** Your goal **
Check each line of the data below for the word "performance". How many lines have it? Answer with the number alone.

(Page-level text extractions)
-.-.-

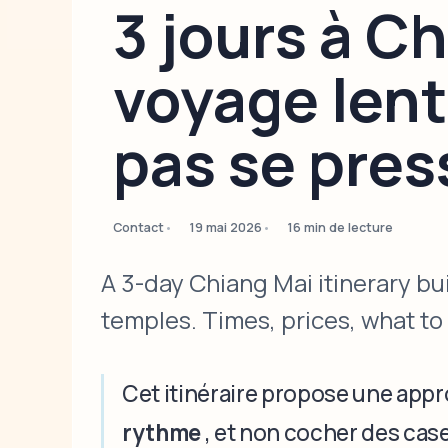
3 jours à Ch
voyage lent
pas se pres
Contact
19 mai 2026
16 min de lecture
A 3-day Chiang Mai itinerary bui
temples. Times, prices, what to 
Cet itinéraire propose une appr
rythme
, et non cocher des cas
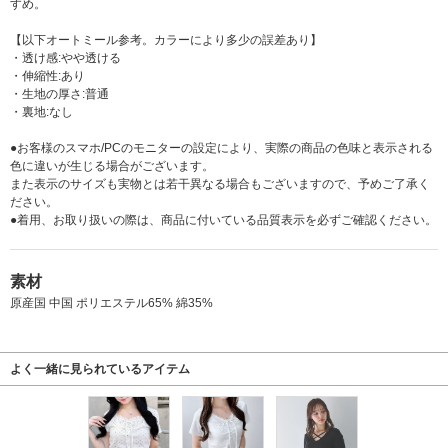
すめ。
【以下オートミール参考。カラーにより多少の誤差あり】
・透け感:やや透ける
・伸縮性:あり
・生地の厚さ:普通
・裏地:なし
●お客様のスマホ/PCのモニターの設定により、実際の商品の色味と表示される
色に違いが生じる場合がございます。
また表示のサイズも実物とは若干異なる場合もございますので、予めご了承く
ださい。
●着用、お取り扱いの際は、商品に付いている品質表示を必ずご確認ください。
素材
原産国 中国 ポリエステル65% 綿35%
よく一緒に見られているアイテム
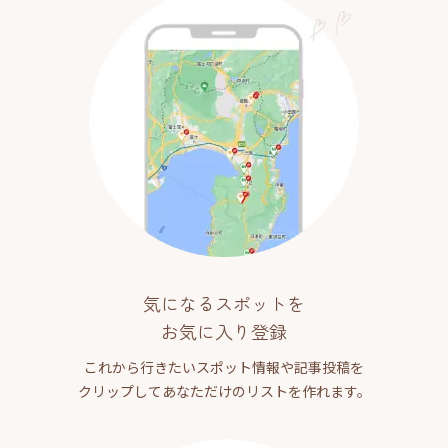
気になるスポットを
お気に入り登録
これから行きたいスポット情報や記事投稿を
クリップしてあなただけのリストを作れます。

-.-.-

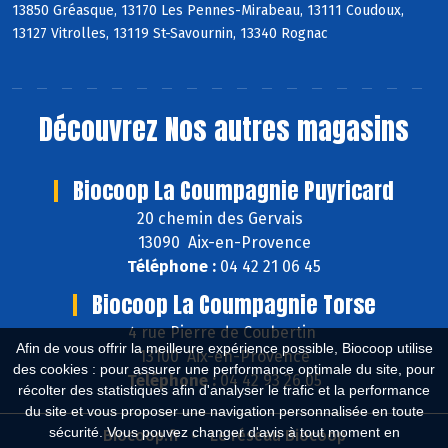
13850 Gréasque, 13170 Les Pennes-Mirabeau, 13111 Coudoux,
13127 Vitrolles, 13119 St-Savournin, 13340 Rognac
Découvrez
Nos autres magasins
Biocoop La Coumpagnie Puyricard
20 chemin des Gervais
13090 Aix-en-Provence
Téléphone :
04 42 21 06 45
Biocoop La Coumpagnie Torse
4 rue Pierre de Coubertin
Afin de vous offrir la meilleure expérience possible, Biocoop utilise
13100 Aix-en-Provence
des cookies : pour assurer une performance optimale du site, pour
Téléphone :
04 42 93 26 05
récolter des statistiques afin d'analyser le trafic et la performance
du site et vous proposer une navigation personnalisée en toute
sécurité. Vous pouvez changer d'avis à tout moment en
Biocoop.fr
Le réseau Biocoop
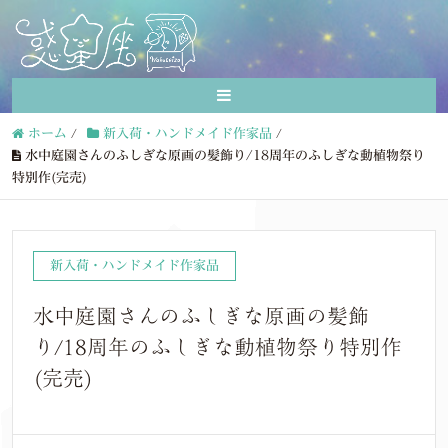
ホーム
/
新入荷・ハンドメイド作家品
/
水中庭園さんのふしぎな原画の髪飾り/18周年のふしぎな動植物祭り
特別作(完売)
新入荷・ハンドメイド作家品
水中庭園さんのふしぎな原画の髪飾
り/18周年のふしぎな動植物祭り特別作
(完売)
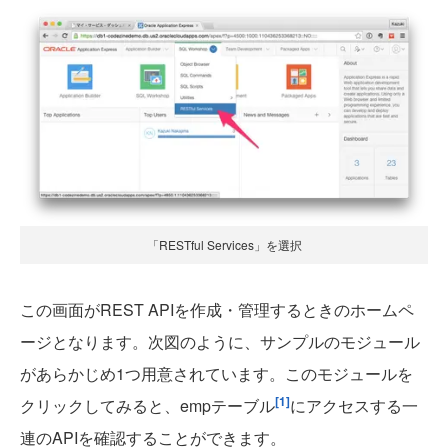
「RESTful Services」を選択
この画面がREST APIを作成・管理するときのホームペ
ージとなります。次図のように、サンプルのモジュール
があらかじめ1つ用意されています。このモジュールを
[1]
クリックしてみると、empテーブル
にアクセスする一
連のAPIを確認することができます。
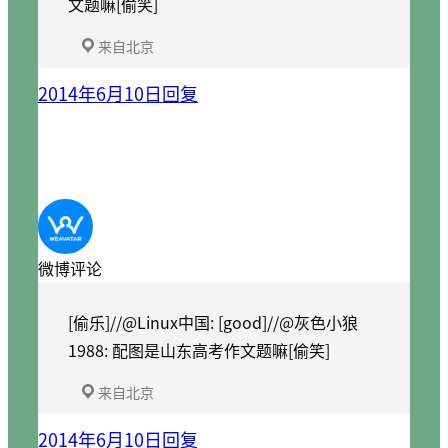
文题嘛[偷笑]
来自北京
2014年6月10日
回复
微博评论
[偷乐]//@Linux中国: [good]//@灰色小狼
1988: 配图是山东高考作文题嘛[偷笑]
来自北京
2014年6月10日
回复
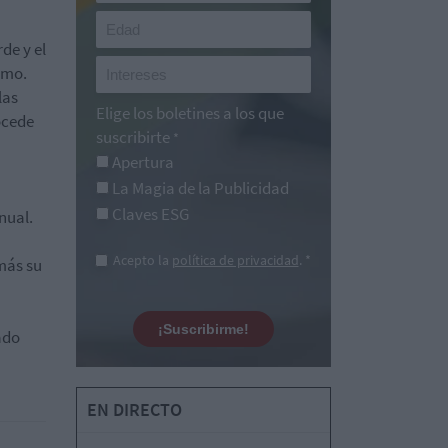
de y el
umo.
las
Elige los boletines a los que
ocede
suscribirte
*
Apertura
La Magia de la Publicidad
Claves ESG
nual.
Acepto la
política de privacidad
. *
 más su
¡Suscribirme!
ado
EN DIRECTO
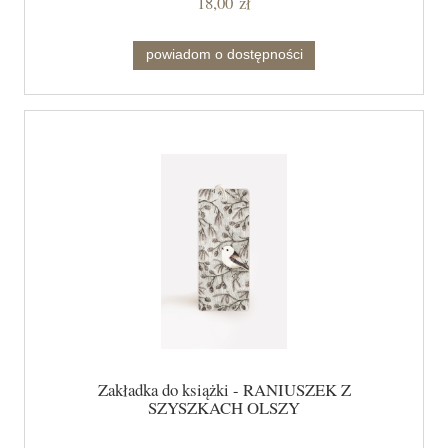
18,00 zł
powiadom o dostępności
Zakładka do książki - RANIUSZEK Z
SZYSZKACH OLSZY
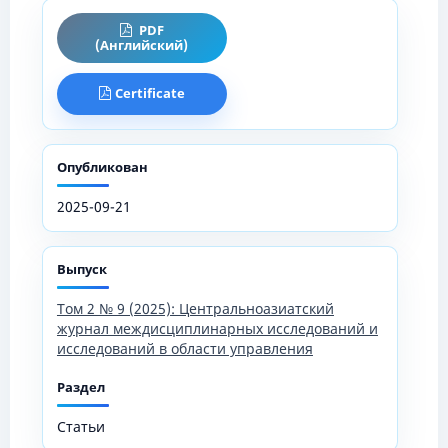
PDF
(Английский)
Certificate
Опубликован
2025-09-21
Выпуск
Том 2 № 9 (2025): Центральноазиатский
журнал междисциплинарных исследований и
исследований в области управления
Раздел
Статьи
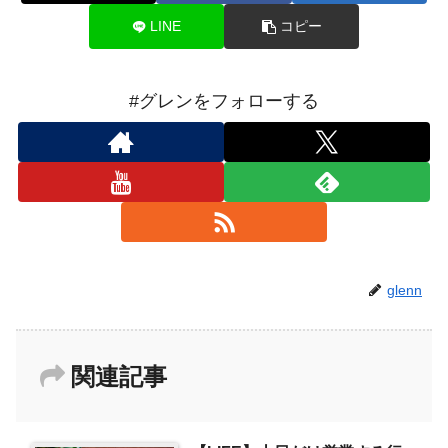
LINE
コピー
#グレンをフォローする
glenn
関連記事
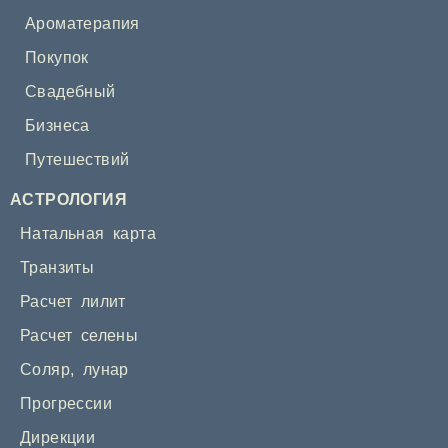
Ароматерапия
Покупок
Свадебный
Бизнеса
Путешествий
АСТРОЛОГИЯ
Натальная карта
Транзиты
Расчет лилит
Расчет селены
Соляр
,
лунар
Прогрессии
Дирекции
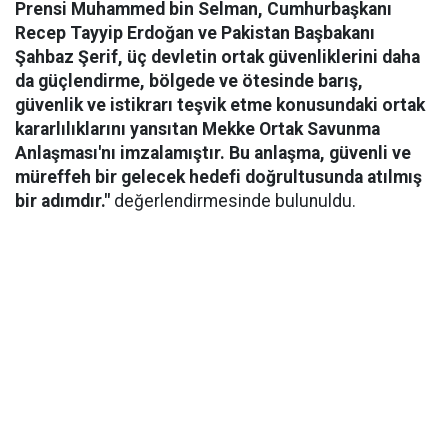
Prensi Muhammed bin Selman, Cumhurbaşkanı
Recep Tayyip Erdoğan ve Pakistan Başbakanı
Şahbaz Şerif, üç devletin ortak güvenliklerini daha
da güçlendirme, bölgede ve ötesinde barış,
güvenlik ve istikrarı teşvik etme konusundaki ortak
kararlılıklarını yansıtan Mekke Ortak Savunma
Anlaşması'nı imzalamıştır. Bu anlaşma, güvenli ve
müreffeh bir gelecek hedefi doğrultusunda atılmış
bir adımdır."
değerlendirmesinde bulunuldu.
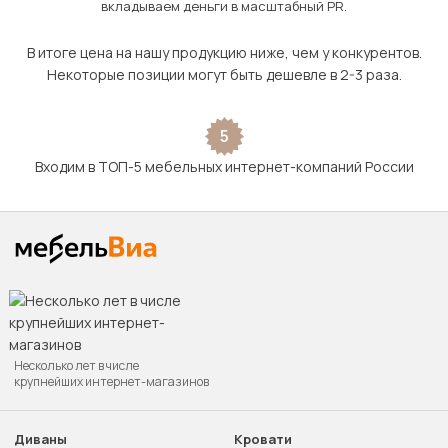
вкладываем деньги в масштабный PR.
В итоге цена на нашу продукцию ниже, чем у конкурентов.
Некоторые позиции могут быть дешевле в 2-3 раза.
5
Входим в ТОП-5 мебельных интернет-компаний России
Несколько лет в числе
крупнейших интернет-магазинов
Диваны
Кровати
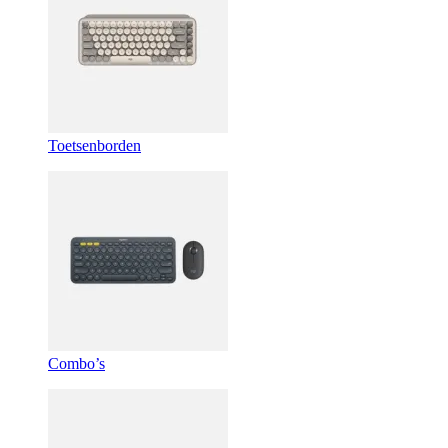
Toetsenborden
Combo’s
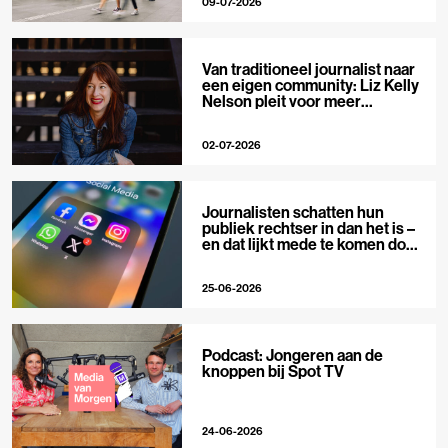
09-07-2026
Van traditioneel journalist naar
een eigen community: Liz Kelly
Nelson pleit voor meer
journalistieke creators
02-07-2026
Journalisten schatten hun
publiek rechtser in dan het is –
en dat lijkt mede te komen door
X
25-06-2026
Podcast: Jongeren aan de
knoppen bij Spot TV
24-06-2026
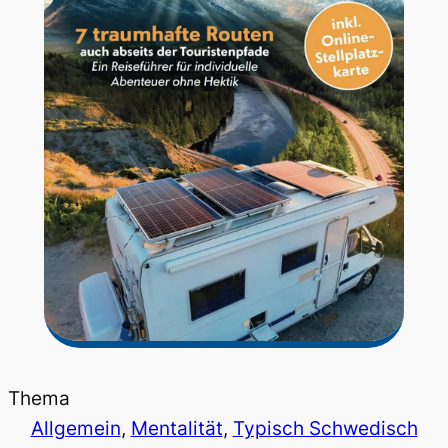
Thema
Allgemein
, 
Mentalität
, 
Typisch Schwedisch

-.-.-

** Solution to this exercise **
2